Aan nicotine verwant landbouwgif bijzonder desastreus voor vogels

Van verminderde oriëntatie tijdens de vogeltrek tot verslechterde gezondheid en voortplantingsproblemen: de negatieve invloed van neonicotinoïden op vogels blijkt nog veel omvangrijker te zijn dan tot nu toe werd gedacht. Dat schrijven Nederlandse biologen en neurowetenschappers deze week in Ecology Letters.

Wereldwijd nemen vogelpopulaties in omvang af, vooral in gebieden met intensieve landbouw waar neonicotinoïden worden gebruikt. Die groep van aan nicotine verwante insecticiden is al langer in opspraak – zo constateerden de Nijmeegse onderzoekers al in 2014 in Nature dat het aantal insectenetende vogels dramatisch slinkt in gebieden waar wordt gespoten met imidacloprid. In de EU is die neonicotinoïde inmiddels verboden, net als de vergelijkbare middelen chlothianidine en thiamethoxam, maar elders is dat nog niet het geval.

Vervuild water

Bovendien blijken niet alleen insectenetende soorten de dupe. Uit recenter onderzoek kwam naar voren dat ook zadenetende, fruitetende en vleesetende vogels afnemen in gebieden waar de insecticiden veelvuldig gespoten worden. Dat suggereert dat de gezondheid van de vogels mogelijk wordt aangetast via vervuild voedsel, vervuild water of vervuilde bodem.

Om te onderzoeken wat er nu écht bekend is over de directe gevolgen van neonicotinoïden voor vogels besloten onderzoekers van de Wageningen Universiteit, Vogelbescherming Nederland en Maastricht universiteit tot een grootschalige literatuuranalyse van 49 wetenschappelijke publicaties.

Daarin stonden twaalf vogelsoorten centraal, waaronder de wilde eend, de huismus en de patrijs. In totaal werd gekeken naar ruim duizend mogelijke effecten van vijf verschillende neonicotinoïden (naast de drie eerdergenoemde ook acetamiprid en thiacloprid).

Uit de analyse kwam naar voren dat alle vijf de varianten een schadelijke invloed hebben op gezondheid, voortplanting en gedrag. Die invloed is bovendien vergaand: op maar liefst 932 manieren kunnen neonicotinoïden de gezondheid van vogels aantasten. Daarbij valt bijvoorbeeld te denken aan gewichtsverlies of een verzwakt immuunsysteem. Ook wat betreft voortplanting en gedrag zijn de gevolgen overwegend negatief: zo worden er meer jongen met complicaties geboren bij vogels die aan neonicotinoïden worden blootgesteld, en neemt het oriëntatievermogen af.

Vogelsterfte

Opvallend is dat bij een ander berucht landbouwgif uit het verleden, DDT, de negatieve invloed vooral bleek uit de verminderde voortplanting, schrijven de onderzoekers. In de huidige situatie zijn de negatieve effecten dus veel uiteenlopender.

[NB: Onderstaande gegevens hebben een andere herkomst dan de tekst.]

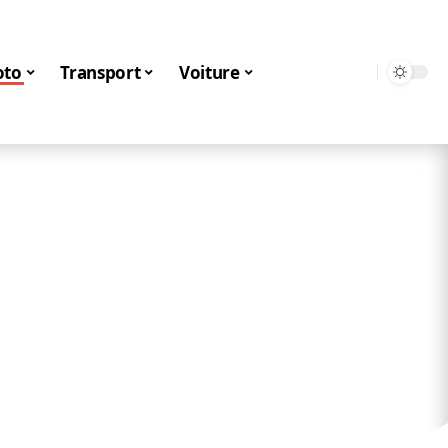
to
Transport
Voiture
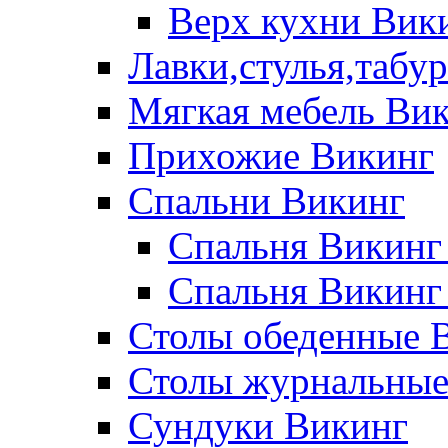
Верх кухни Вик
Лавки,стулья,табу
Мягкая мебель Ви
Прихожие Викинг
Спальни Викинг
Спальня Викинг
Спальня Викинг
Столы обеденные 
Столы журнальные
Сундуки Викинг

Hans de Kroon, hoogleraar plant-ecologie aan de Radboud Universiteit Nijmegen – niet bij het huidige artikel betrokken maar wel bij de Nature-publicatie uit 2014 – is onder de indruk van het onderzoek. „Oorzakelijk onderzoek is bij vogels heel ingewikkeld. Tien jaar geleden, toen wij ons onderzoek naar buiten brachten, waren we daarom nog heel voorzichtig om over een causaal verband te spreken tussen de vogelsterfte en de neonicotinoïden. Maar Nature zelf bracht destijds wel een redactioneel commentaar naar buiten met de veelzeggende kop: How much evidence do we need? Hoeveel bewijs hebben we nodig om te zien dat neonicotinoïden de natuur verwoesten? Inmiddels is er zo’n duidelijk patroon zichtbaar – dat blijkt ook uit die tientallen studies in deze analyse – dat ik stelliger durf te zijn. We zien een heel groot aantal negatieve gevolgen van neonicotinoïden en samen hebben ze een desastreus effect.”